(PROVIDED RECORDS):
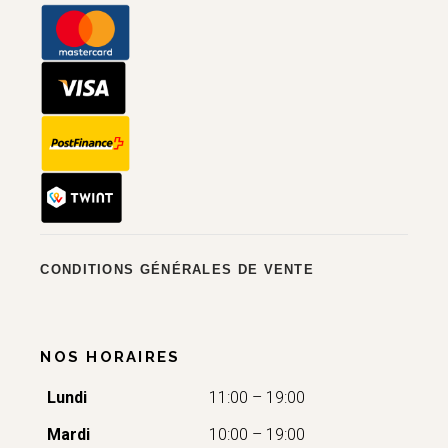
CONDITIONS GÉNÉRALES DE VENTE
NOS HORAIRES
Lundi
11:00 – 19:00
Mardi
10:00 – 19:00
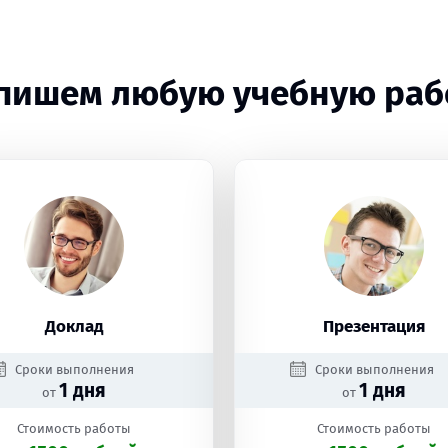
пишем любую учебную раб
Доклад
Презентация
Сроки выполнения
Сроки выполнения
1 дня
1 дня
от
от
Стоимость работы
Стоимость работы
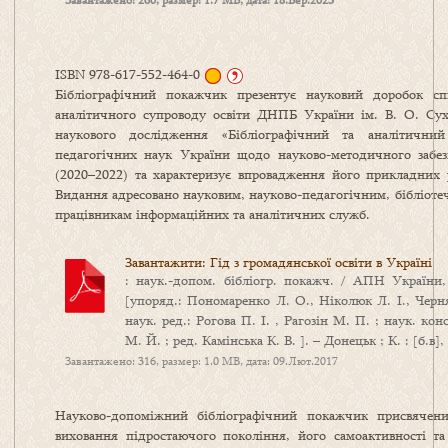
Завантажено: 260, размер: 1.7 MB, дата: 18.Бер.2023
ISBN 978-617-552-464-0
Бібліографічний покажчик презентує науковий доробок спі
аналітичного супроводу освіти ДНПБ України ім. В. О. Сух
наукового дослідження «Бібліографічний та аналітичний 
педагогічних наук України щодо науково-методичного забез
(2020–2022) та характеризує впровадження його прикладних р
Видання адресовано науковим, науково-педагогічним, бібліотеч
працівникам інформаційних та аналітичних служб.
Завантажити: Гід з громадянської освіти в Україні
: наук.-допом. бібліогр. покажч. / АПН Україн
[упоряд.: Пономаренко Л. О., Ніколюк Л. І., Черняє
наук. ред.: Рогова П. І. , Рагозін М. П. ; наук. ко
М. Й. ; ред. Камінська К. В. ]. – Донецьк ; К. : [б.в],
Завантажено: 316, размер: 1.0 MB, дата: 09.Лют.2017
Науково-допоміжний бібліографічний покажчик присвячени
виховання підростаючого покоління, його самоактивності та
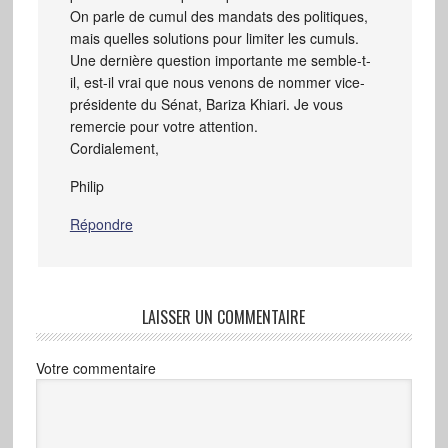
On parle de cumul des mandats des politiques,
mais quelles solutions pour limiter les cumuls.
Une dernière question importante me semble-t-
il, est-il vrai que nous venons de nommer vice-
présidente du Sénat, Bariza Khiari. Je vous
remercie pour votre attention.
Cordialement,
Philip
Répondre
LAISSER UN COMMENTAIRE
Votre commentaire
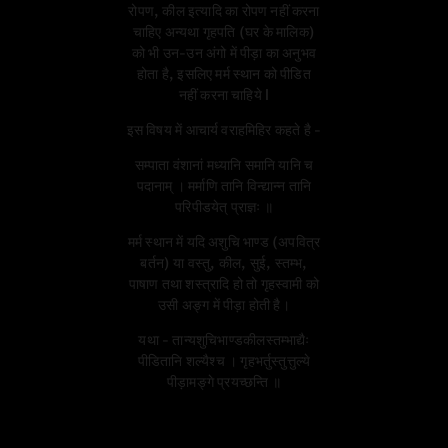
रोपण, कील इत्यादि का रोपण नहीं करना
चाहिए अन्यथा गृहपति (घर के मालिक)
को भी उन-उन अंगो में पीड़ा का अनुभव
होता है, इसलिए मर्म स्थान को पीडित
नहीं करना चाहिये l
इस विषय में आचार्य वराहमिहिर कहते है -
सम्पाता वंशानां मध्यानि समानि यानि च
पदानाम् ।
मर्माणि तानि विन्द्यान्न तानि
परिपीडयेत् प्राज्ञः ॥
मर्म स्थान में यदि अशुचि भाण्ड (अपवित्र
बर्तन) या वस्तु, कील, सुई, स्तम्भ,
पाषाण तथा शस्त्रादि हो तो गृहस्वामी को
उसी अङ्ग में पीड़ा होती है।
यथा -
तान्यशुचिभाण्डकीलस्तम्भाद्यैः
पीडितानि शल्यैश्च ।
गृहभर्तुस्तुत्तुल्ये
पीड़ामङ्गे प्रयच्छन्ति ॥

(EXERCISE OBJECTIVE): If a line in the records has the word "покажчик", copy that line.

(EXERCISE SOLUTION):
Бібліографічний покажчик презентує науковий доробок спі
Науково-допоміжний бібліографічний покажчик присвячени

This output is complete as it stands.